- _Extracted page text data_
[Start of section]

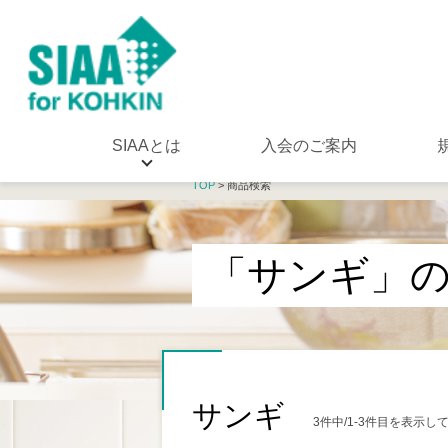
SIAAとは
入会のご案内
TOP
> 商品検索
「サンギ」
サンギ
3件中/1-3件目を表示し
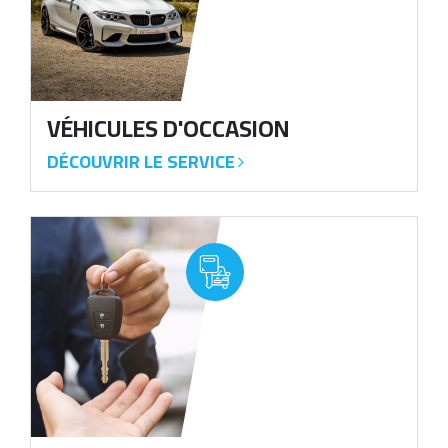
VÉHICULES
D'OCCASION
DÉCOUVRIR LE SERVICE
image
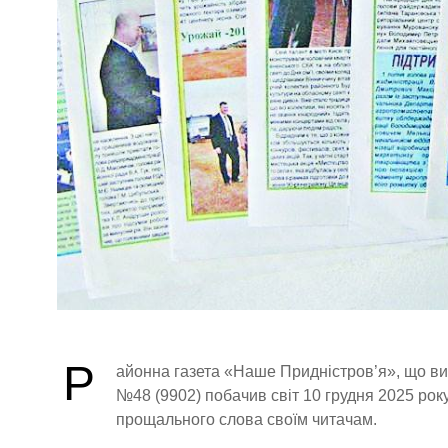
Р
айонна газета «Наше Придністров’я», що ви
№48 (9902) побачив світ 10 грудня 2025 року
прощального слова своїм читачам.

[End of section]

- _ABOUT THIS TASK_
Retype all the entries word for word; the pictures stay out.

- _ANSWER TO THIS EXERCISE_
SIAAとは
入会のご案内
TOP
> 商品検索
「サンギ」
サンギ
3件中/1-3件目を表示し
VÉHICULES
D'OCCASION
DÉCOUVRIR LE SERVICE
image
Р
айонна газета «Наше Придністров’я», що ви
№48 (9902) побачив світ 10 грудня 2025 року
прощального слова своїм читачам.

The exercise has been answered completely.